DIRECTIONS
The entries are to be reproduced word for word, with all images left out.

Stored data entries:
*****
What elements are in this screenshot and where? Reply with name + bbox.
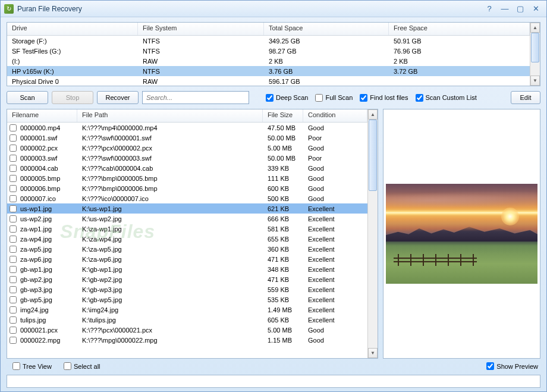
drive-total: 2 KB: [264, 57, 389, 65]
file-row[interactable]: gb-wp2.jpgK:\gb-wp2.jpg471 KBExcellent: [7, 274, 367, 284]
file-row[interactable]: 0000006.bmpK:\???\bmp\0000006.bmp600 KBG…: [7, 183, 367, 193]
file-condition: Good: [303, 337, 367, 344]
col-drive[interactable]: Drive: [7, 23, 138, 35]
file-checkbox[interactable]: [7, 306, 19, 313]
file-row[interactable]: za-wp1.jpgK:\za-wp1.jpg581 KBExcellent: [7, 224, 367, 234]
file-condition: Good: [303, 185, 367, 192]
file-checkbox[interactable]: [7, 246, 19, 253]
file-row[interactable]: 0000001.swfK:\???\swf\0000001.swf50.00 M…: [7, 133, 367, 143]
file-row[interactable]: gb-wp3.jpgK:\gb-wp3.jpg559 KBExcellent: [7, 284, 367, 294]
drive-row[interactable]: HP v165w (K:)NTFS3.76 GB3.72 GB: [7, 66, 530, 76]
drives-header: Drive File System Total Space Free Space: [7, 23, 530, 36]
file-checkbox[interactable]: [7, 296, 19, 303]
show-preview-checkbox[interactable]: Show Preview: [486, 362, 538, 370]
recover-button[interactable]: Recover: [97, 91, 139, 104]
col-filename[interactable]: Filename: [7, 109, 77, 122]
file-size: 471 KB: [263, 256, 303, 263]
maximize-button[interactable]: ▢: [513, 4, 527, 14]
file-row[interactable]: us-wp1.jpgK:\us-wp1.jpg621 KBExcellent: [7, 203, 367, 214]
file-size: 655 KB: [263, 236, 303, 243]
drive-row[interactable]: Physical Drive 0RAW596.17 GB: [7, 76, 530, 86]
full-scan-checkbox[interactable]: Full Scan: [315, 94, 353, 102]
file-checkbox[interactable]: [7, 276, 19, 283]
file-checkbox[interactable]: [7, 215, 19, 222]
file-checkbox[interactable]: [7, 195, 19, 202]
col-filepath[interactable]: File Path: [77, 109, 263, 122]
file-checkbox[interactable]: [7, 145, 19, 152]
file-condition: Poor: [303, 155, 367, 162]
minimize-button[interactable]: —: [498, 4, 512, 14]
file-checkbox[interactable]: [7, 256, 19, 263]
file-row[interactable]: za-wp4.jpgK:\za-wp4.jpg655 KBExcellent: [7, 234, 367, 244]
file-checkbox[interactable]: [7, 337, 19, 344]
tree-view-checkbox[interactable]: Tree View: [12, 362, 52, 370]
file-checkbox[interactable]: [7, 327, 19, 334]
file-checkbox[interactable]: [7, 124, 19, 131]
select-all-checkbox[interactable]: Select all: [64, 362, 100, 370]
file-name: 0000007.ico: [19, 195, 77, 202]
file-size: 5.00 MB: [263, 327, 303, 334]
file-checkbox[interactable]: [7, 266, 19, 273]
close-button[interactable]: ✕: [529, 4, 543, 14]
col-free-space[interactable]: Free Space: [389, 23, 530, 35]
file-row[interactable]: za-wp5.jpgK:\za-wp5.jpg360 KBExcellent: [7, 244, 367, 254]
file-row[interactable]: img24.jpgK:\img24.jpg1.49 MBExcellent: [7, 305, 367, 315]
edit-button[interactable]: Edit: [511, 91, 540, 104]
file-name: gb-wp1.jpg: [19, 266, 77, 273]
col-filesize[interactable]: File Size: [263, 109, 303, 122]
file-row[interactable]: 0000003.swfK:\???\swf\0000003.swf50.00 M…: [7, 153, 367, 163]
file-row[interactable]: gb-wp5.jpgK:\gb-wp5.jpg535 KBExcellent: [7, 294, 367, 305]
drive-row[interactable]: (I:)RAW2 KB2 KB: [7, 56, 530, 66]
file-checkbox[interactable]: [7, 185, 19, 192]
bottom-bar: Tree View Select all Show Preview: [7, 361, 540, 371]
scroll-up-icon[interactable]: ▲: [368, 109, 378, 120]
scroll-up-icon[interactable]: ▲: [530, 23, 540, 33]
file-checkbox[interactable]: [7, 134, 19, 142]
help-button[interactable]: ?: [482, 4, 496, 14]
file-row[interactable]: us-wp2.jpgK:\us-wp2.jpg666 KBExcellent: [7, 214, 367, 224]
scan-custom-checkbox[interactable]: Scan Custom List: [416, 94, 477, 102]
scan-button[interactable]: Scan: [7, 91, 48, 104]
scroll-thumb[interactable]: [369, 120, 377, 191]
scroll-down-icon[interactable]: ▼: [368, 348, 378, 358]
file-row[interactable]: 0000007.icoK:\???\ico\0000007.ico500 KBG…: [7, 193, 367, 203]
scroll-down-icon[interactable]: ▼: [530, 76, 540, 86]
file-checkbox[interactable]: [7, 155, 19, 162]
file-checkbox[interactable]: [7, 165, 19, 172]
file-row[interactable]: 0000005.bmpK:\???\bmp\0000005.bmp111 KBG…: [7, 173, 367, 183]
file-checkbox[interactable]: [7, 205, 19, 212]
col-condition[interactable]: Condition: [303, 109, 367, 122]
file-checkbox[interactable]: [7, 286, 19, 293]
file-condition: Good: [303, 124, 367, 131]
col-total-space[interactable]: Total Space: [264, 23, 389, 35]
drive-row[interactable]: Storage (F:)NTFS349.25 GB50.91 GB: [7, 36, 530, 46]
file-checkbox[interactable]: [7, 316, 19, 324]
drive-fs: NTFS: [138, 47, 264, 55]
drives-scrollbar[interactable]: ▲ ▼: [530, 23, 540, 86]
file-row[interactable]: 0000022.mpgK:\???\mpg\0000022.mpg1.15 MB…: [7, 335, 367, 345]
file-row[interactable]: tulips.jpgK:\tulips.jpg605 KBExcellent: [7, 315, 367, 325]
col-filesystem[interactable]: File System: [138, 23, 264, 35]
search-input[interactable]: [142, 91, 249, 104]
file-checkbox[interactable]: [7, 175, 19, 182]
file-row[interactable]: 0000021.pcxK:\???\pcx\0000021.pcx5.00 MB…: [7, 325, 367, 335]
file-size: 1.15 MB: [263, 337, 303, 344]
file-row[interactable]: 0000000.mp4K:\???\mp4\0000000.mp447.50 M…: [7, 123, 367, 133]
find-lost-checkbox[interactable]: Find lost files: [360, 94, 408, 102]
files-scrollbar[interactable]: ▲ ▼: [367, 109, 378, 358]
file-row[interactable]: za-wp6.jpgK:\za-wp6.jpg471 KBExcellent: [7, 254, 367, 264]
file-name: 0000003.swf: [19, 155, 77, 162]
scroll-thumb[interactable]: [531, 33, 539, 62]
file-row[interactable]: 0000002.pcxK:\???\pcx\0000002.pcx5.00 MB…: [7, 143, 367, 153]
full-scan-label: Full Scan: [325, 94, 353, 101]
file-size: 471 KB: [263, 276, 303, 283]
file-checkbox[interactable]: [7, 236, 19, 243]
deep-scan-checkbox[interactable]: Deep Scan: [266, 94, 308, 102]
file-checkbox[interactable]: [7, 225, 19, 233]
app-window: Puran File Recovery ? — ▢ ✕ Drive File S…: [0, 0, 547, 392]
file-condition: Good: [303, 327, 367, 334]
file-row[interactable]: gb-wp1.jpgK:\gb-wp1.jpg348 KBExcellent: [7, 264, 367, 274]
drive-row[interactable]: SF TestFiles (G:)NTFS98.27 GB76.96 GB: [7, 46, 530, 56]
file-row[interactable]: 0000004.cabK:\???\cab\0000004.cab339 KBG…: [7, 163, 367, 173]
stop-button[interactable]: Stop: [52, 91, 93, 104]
*****
TASK RESPONSE
What elements are in this screenshot and where? Reply with name + bbox.
drive-total: 2 KB: [264, 57, 389, 65]
file-row[interactable]: gb-wp2.jpgK:\gb-wp2.jpg471 KBExcellent: [7, 274, 367, 284]
file-row[interactable]: 0000006.bmpK:\???\bmp\0000006.bmp600 KBG…: [7, 183, 367, 193]
file-condition: Good: [303, 337, 367, 344]
col-drive[interactable]: Drive: [7, 23, 138, 35]
file-checkbox[interactable]: [7, 306, 19, 313]
file-row[interactable]: za-wp1.jpgK:\za-wp1.jpg581 KBExcellent: [7, 224, 367, 234]
file-condition: Good: [303, 185, 367, 192]
file-checkbox[interactable]: [7, 246, 19, 253]
file-row[interactable]: 0000001.swfK:\???\swf\0000001.swf50.00 M…: [7, 133, 367, 143]
file-row[interactable]: gb-wp3.jpgK:\gb-wp3.jpg559 KBExcellent: [7, 284, 367, 294]
drive-row[interactable]: HP v165w (K:)NTFS3.76 GB3.72 GB: [7, 66, 530, 76]
drives-header: Drive File System Total Space Free Space: [7, 23, 530, 36]
file-checkbox[interactable]: [7, 296, 19, 303]
show-preview-checkbox[interactable]: Show Preview: [486, 362, 538, 370]
recover-button[interactable]: Recover: [97, 91, 139, 104]
col-filename[interactable]: Filename: [7, 109, 77, 122]
file-size: 471 KB: [263, 256, 303, 263]
maximize-button[interactable]: ▢: [513, 4, 527, 14]
file-row[interactable]: us-wp1.jpgK:\us-wp1.jpg621 KBExcellent: [7, 203, 367, 214]
file-size: 655 KB: [263, 236, 303, 243]
drive-row[interactable]: Physical Drive 0RAW596.17 GB: [7, 76, 530, 86]
full-scan-checkbox[interactable]: Full Scan: [315, 94, 353, 102]
file-checkbox[interactable]: [7, 276, 19, 283]
file-checkbox[interactable]: [7, 215, 19, 222]
file-checkbox[interactable]: [7, 195, 19, 202]
col-filepath[interactable]: File Path: [77, 109, 263, 122]
file-checkbox[interactable]: [7, 145, 19, 152]
file-condition: Poor: [303, 155, 367, 162]
minimize-button[interactable]: —: [498, 4, 512, 14]
file-checkbox[interactable]: [7, 256, 19, 263]
file-row[interactable]: za-wp4.jpgK:\za-wp4.jpg655 KBExcellent: [7, 234, 367, 244]
file-checkbox[interactable]: [7, 337, 19, 344]
tree-view-checkbox[interactable]: Tree View: [12, 362, 52, 370]
file-checkbox[interactable]: [7, 327, 19, 334]
file-checkbox[interactable]: [7, 124, 19, 131]
select-all-checkbox[interactable]: Select all: [64, 362, 100, 370]
file-name: 0000007.ico: [19, 195, 77, 202]
file-size: 5.00 MB: [263, 327, 303, 334]
file-checkbox[interactable]: [7, 266, 19, 273]
close-button[interactable]: ✕: [529, 4, 543, 14]
col-free-space[interactable]: Free Space: [389, 23, 530, 35]
file-row[interactable]: za-wp5.jpgK:\za-wp5.jpg360 KBExcellent: [7, 244, 367, 254]
file-row[interactable]: img24.jpgK:\img24.jpg1.49 MBExcellent: [7, 305, 367, 315]
edit-button[interactable]: Edit: [511, 91, 540, 104]
file-name: gb-wp1.jpg: [19, 266, 77, 273]
col-filesize[interactable]: File Size: [263, 109, 303, 122]
file-row[interactable]: 0000003.swfK:\???\swf\0000003.swf50.00 M…: [7, 153, 367, 163]
file-row[interactable]: gb-wp5.jpgK:\gb-wp5.jpg535 KBExcellent: [7, 294, 367, 305]
drive-row[interactable]: (I:)RAW2 KB2 KB: [7, 56, 530, 66]
file-checkbox[interactable]: [7, 185, 19, 192]
bottom-bar: Tree View Select all Show Preview: [7, 361, 540, 371]
scroll-up-icon[interactable]: ▲: [368, 109, 378, 120]
scroll-up-icon[interactable]: ▲: [530, 23, 540, 33]
file-checkbox[interactable]: [7, 134, 19, 142]
help-button[interactable]: ?: [482, 4, 496, 14]
file-row[interactable]: us-wp2.jpgK:\us-wp2.jpg666 KBExcellent: [7, 214, 367, 224]
scan-custom-checkbox[interactable]: Scan Custom List: [416, 94, 477, 102]
scan-button[interactable]: Scan: [7, 91, 48, 104]
scroll-thumb[interactable]: [369, 120, 377, 191]
scroll-down-icon[interactable]: ▼: [368, 348, 378, 358]
file-row[interactable]: 0000007.icoK:\???\ico\0000007.ico500 KBG…: [7, 193, 367, 203]
scroll-down-icon[interactable]: ▼: [530, 76, 540, 86]
file-checkbox[interactable]: [7, 155, 19, 162]
file-checkbox[interactable]: [7, 165, 19, 172]
file-row[interactable]: 0000005.bmpK:\???\bmp\0000005.bmp111 KBG…: [7, 173, 367, 183]
file-checkbox[interactable]: [7, 205, 19, 212]
col-condition[interactable]: Condition: [303, 109, 367, 122]
file-checkbox[interactable]: [7, 286, 19, 293]
file-condition: Good: [303, 124, 367, 131]
col-total-space[interactable]: Total Space: [264, 23, 389, 35]
drive-row[interactable]: Storage (F:)NTFS349.25 GB50.91 GB: [7, 36, 530, 46]
file-checkbox[interactable]: [7, 316, 19, 324]
drive-fs: NTFS: [138, 47, 264, 55]
drives-scrollbar[interactable]: ▲ ▼: [530, 23, 540, 86]
file-row[interactable]: 0000022.mpgK:\???\mpg\0000022.mpg1.15 MB…: [7, 335, 367, 345]
file-row[interactable]: tulips.jpgK:\tulips.jpg605 KBExcellent: [7, 315, 367, 325]
col-filesystem[interactable]: File System: [138, 23, 264, 35]
search-input[interactable]: [142, 91, 249, 104]
file-checkbox[interactable]: [7, 175, 19, 182]
file-row[interactable]: 0000021.pcxK:\???\pcx\0000021.pcx5.00 MB…: [7, 325, 367, 335]
file-size: 1.15 MB: [263, 337, 303, 344]
file-row[interactable]: 0000000.mp4K:\???\mp4\0000000.mp447.50 M…: [7, 123, 367, 133]
find-lost-checkbox[interactable]: Find lost files: [360, 94, 408, 102]
files-scrollbar[interactable]: ▲ ▼: [367, 109, 378, 358]
file-row[interactable]: za-wp6.jpgK:\za-wp6.jpg471 KBExcellent: [7, 254, 367, 264]
file-name: 0000003.swf: [19, 155, 77, 162]
scroll-thumb[interactable]: [531, 33, 539, 62]
file-row[interactable]: 0000002.pcxK:\???\pcx\0000002.pcx5.00 MB…: [7, 143, 367, 153]
full-scan-label: Full Scan: [325, 94, 353, 101]
file-size: 471 KB: [263, 276, 303, 283]
file-checkbox[interactable]: [7, 236, 19, 243]
deep-scan-checkbox[interactable]: Deep Scan: [266, 94, 308, 102]
file-checkbox[interactable]: [7, 225, 19, 233]
app-window: Puran File Recovery ? — ▢ ✕ Drive File S…: [0, 0, 547, 392]
file-condition: Good: [303, 327, 367, 334]
file-row[interactable]: gb-wp1.jpgK:\gb-wp1.jpg348 KBExcellent: [7, 264, 367, 274]
drive-row[interactable]: SF TestFiles (G:)NTFS98.27 GB76.96 GB: [7, 46, 530, 56]
file-row[interactable]: 0000004.cabK:\???\cab\0000004.cab339 KBG…: [7, 163, 367, 173]
stop-button[interactable]: Stop: [52, 91, 93, 104]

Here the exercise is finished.